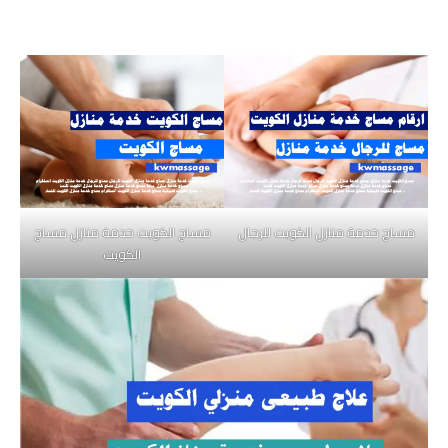
مساج خدمة منازل الكويت للرجال
مساج الكويت خدمة منازل مساج
الكويت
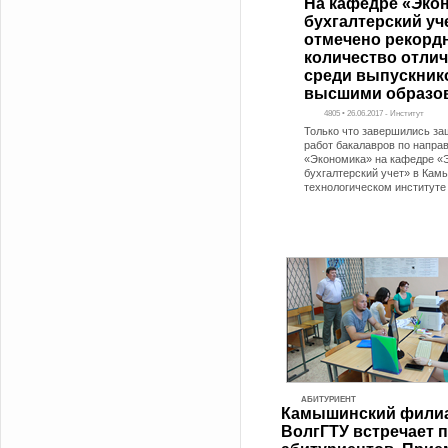
На кафедре «Эко
бухгалтерский уч
отмечено рекорд
количество отли
среди выпускник
высшими образо
4805 • 26.06.2017 - Институт
Только что завершились з
работ бакалавров по напра
«Экономика» на кафедре «
бухгалтерский учет» в Ка
технологическом институте
АБИТУРИЕНТ
Камышинский фили
ВолгГТУ встречает 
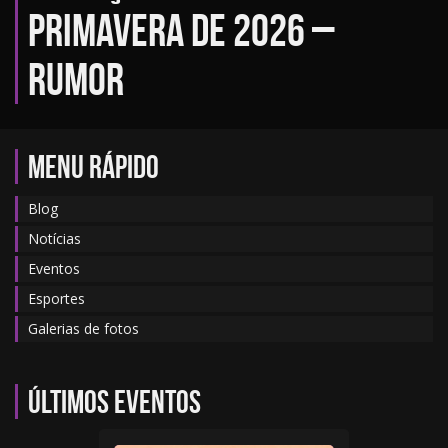
primavera de 2026 –
Rumor
MENU RÁPIDO
Blog
Notícias
Eventos
Esportes
Galerias de fotos
Últimos eventos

──────────────────────────────

Which lines of the data hold the string "خدمة"? Return each of them.

مساج خدمة منازل الكويت للرجال
مساج الكويت خدمة منازل مساج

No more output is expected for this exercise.